▶ ASSIGNMENT
Scan the material that follows. Copy every line containing the word "personnes".

▶ SUPPLIED MATERIAL
<<<<
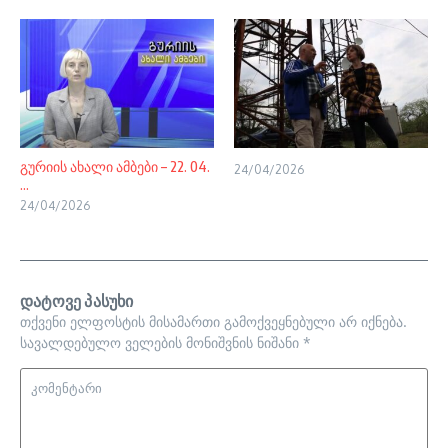
გურიის ახალი ამბები – 22. 04.
24/04/2026
...
24/04/2026
დატოვე პასუხი
თქვენი ელფოსტის მისამართი გამოქვეყნებული არ იქნება.
სავალდებულო ველების მონიშვნის ნიშანი
*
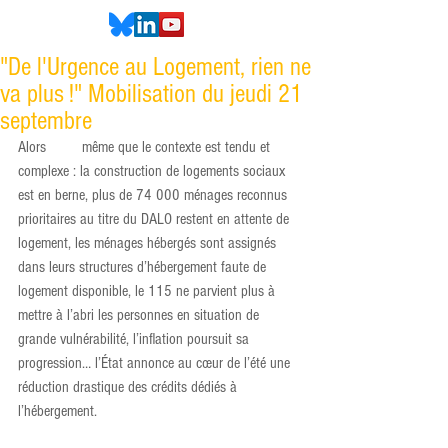
"De l'Urgence au Logement, rien ne
va plus !" Mobilisation du jeudi 21
septembre
Alors         même que le contexte est tendu et 
complexe : la construction de logements sociaux 
est en berne, plus de 74 000 ménages reconnus 
prioritaires au titre du DALO restent en attente de 
logement, les ménages hébergés sont assignés 
dans leurs structures d’hébergement faute de 
logement disponible, le 115 ne parvient plus à 
mettre à l’abri les personnes en situation de 
grande vulnérabilité, l’inflation poursuit sa 
progression… l’État annonce au cœur de l’été une 
réduction drastique des crédits dédiés à 
l’hébergement.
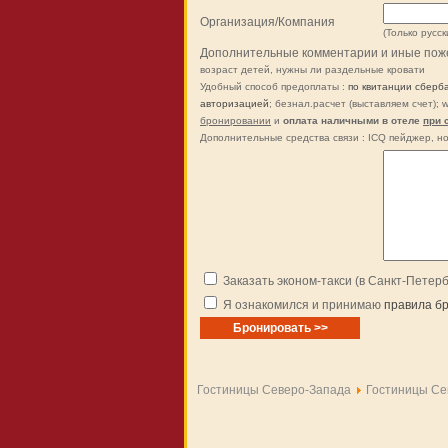
Организация/Компания
(Только русск
Дополнительные комментарии и иные пож
возраст детей, нужны ли раздельные кровати
Удобный способ предоплаты :
по квитанции сберб
авторизацией
; безнал.расчет (выставляем счет); 
бронировании
и
оплата наличными в отеле
при 
Дополнительные средства связи : ICQ пейджер, но
Заказать эконом-такси (в Санкт-Петер
Я ознакомился и принимаю
правила б
Гостиницы Северо-Запада
Гостиницы Се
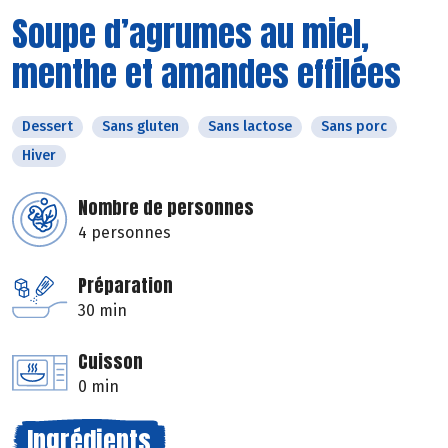
Soupe d’agrumes au miel,
menthe et amandes effilées
Dessert
Sans gluten
Sans lactose
Sans porc
Hiver
Nombre de personnes
4 personnes
Préparation
30 min
Cuisson
0 min
Ingrédients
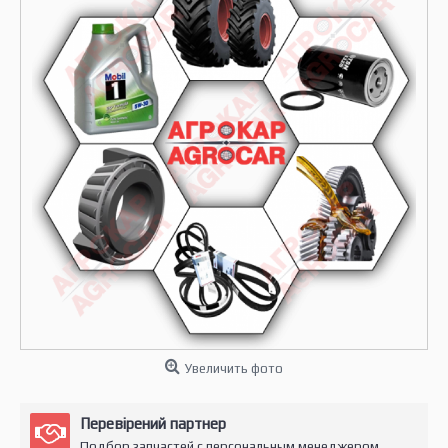
Увеличить фото
Перевірений партнер
Подбор запчастей с персональным менеджером.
>>>>
▶ ANSWER FOR THE TASK
mettre à l’abri les personnes en situation de 
Nombre de personnes
4 personnes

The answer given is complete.